For Myanmar’s security forces, insecurity is in the air now.
Until recently, they were the town bullies. They rampaged in the streets and robbed people. They raided neighborhoods, challenging people, “Come out, you who dare to die!” while firing automatic rifles in pursuit of anti-regime protesters.
It seems those days are numbered, however.
Here is a bitter truth they have just begun to realize in recent days: They are no longer safe, wherever they are, even in big cities like Yangon.
What is the evidence for this?
Any skeptical soul would do well to take a tour around the city. Make sure to pay special attention when you pass by a police station or the regime’s General Administration Department (GAD) office in your neighborhood.
The difference can be sensed in the absence of the menacing soldiers and assault rifle-wielding police who once manned the gates outside these buildings.
At the entrances now, in contrast, there are newly erected outposts fortified with piles of sandbags. Soldiers and police armed to the teeth crouch behind them with jittery expressions.
Down the street, don’t be confused if the façade of your township’s GAD office is now covered with a high fence with wire mesh, resembling a cage in a zoo. The only thing missing is the “Don’t tease the animals” sign.
This newfound sense of vulnerability appeared almost overnight after deadly assaults on security forces last week by unknown attackers. In Yangon’s Sanchaung Township, at least two security forces were killed when explosives were thrown into the township GAD office. It happened in broad daylight. According to unconfirmed reports, a soldier on sentry duty there was shot dead at close range, too.
Next day, a member of the regime’s security forces was shot dead on the spot by an unknown attacker at a high school that had been turned into a security base in Yangon’s Thingangyun Township. Residents said a volley of shots rang out during a Hollywood-style exchange of gunfire between soldiers and unknown assailants from a vehicle. Following the shootout, a blast occurred in the township.
Until the deadly attacks last week, Yangon was relatively safe for the boys in uniform. Despite a few blasts here and there, they operated largely unharmed. The throwing of bombs from the road into a government office in broad daylight was unheard of. As was the spraying of bullets at soldiers manning gates. But these things have become a reality, and no one knows when and where the next attack will occur. When it does, rest assured that the victims will be the regime’s soldiers and police, as they have been the targets in previous attacks. Seeing the writing on the wall, it is unsurprising that they are now ducking behind sandbags to protect themselves from being hit by out-of-nowhere bullets or stationing themselves several feet behind cage-like fences to avoid any incoming explosives.

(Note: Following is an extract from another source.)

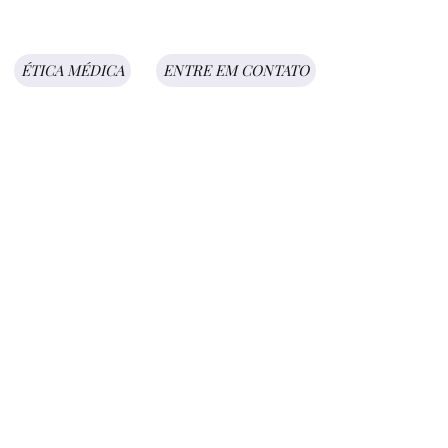
ÉTICA MÉDICA
ENTRE EM CONTATO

The beefed-up security measures are not limited to troop positions and government offices, but extend to regime-owned property as well.
The best example is the regime’s newly opened MoeKaung Treasure Maternal and Child Hospital in the compound of the Military Documentation Office in Yangon’s Yankin Township.

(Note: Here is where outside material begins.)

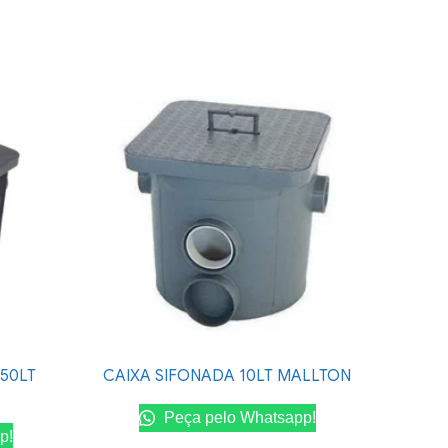
 50LT
CAIXA SIFONADA 10LT MALLTON
Peça pelo Whatsapp!
p!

Opened early this month by coup leader Senior General Min Aung Hlaing, the more than three-week-old hospital scarcely resembles a medical facility. Two days after its opening, two bombs went off near the entrance. Now, the gate is sealed off. The roofs of the security booths at the entrances are piled high with sandbags, with soldiers bearing arms stationed behind them. Roadblocks zigzag the main road outside the hospital. In short, the area has more the air of a warzone than a place for treating the ill.
For the regime troops sheltering behind the sandbags, the situation they face is a depressing one. When they meet the eyes of passersby, they see hatred in some. For the majority of Myanmar’s people today, following the regime’s slaughter of more than 800 civilians since the coup, soldiers and police are objects of disgust. For a soldier, few things can be more demoralizing than the knowledge that the people hold you in contempt. At the same time, the news outside Yangon is even less encouraging.
In the country’s southeastern Kayah State, a number of police stations have been burned to ashes by anti-regime civilian forces. Over the weekend, resistance fighters killed more than 40 regime troops in guerrilla attacks. The death toll was so significant for the junta it didn’t mention a number when announcing the attack, saying only that “some security forces were killed” and “some disappeared.” In other parts of the country such as Chin State and Sagaing Region, local resistance groups have taken up arms against regime troops, with both sides sustaining casualties.
Unlike in Kayah, Chin and Sagaing, however, no one has claimed responsibility for the deadly attacks in Yangon. The effect is to make the security forces here feel more nervous and unsafe; they are forced to assume that everyone is a potential attacker.
Meanwhile, the sight of fully equipped soldiers and police hiding behind sandbags and cage-like wire fences is a cause of bemusement to locals. When pictures of soldiers crouching behind sandbags went viral on Facebook, people mocked them and called them cowards. Until March, it was young anti-regime protesters who used sandbags, mostly for fear of the security forces’ crackdowns on them. Now, it is the men in uniform who are tasting fear, and the barricades seem essential to them. Under a picture of one of the heavily fortified outposts, one user simply dropped the comment: “Come out, you who dare to die!”